[THE DATA]:
-- Opening Marker --
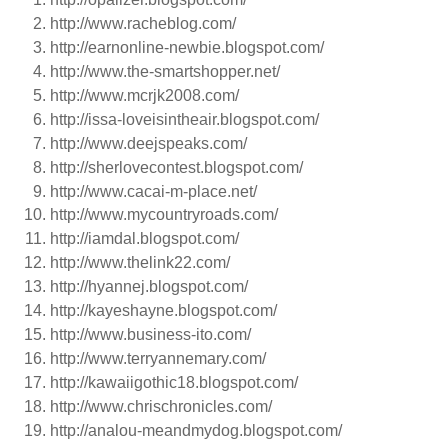
http://www.racheblog.com/
http://earnonline-newbie.blogspot.com/
http://www.the-smartshopper.net/
http://www.mcrjk2008.com/
http://issa-loveisintheair.blogspot.com/
http://www.deejspeaks.com/
http://sherlovecontest.blogspot.com/
http://www.cacai-m-place.net/
http://www.mycountryroads.com/
http://iamdal.blogspot.com/
http://www.thelink22.com/
http://hyannej.blogspot.com/
http://kayeshayne.blogspot.com/
http://www.business-ito.com/
http://www.terryannemary.com/
http://kawaiigothic18.blogspot.com/
http://www.chrischronicles.com/
http://analou-meandmydog.blogspot.com/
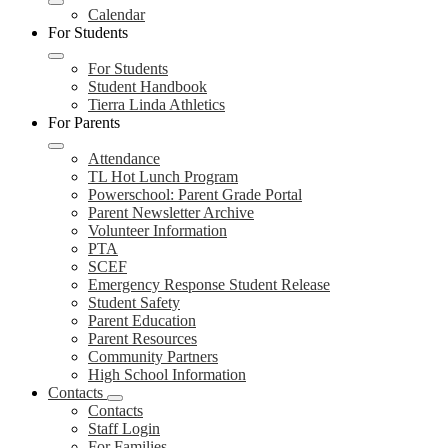
Calendar
For Students
For Students
Student Handbook
Tierra Linda Athletics
For Parents
Attendance
TL Hot Lunch Program
Powerschool: Parent Grade Portal
Parent Newsletter Archive
Volunteer Information
PTA
SCEF
Emergency Response Student Release
Student Safety
Parent Education
Parent Resources
Community Partners
High School Information
Contacts
Contacts
Staff Login
For Families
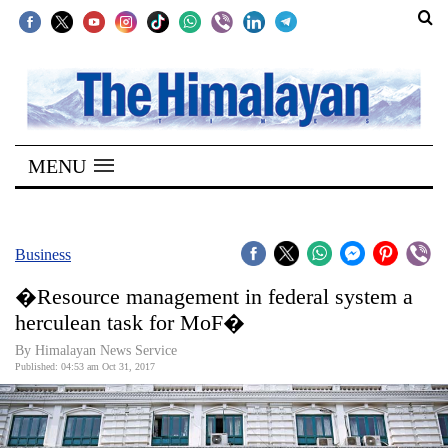
SECTIONS
Home
MENU
Kathmandu
Nepal
COVID-
Business
19
�Resource management in federal system a
Covid
herculean task for MoF�
Connect
By Himalayan News Service
Published: 04:53 am Oct 31, 2017
World
Opinion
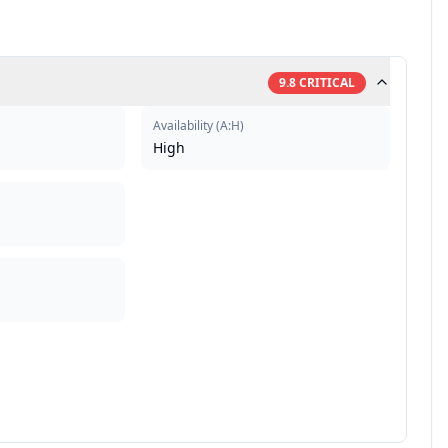
9.8
CRITICAL
Availability
(
A:H
)
High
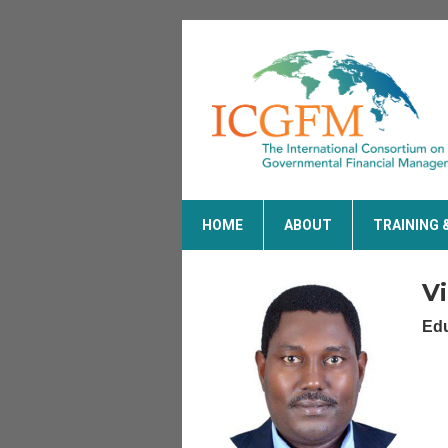
HOME
ABOUT
TRAINING 
V
Edu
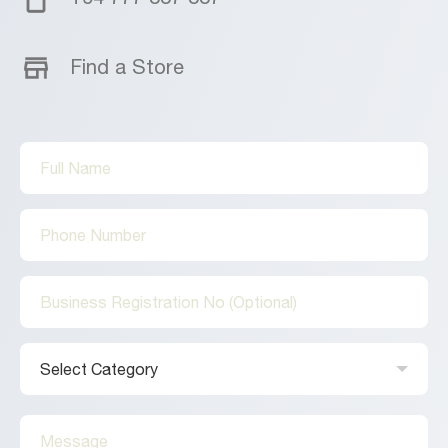
Find a Store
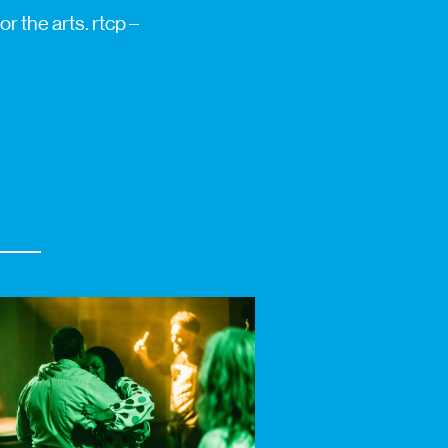
r the arts. rtcp –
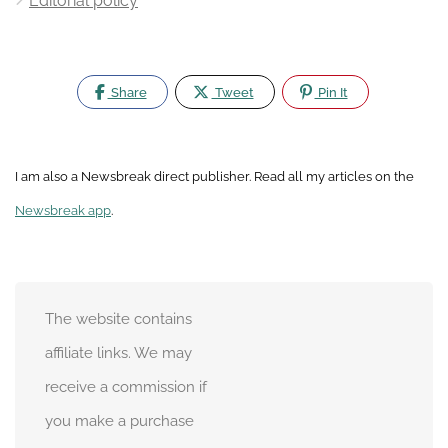
Editorial policy
Share
Tweet
Pin It
I am also a Newsbreak direct publisher. Read all my articles on the
Newsbreak app
.
The website contains
affiliate links. We may
receive a commission if
you make a purchase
-- Closing Marker --
[WORK ORDER]: Where the word "Information" occurs in a line of the records, copy that line.

[RESPONSE TO THIS EXERCISE]:
Volunteer Information
High School Information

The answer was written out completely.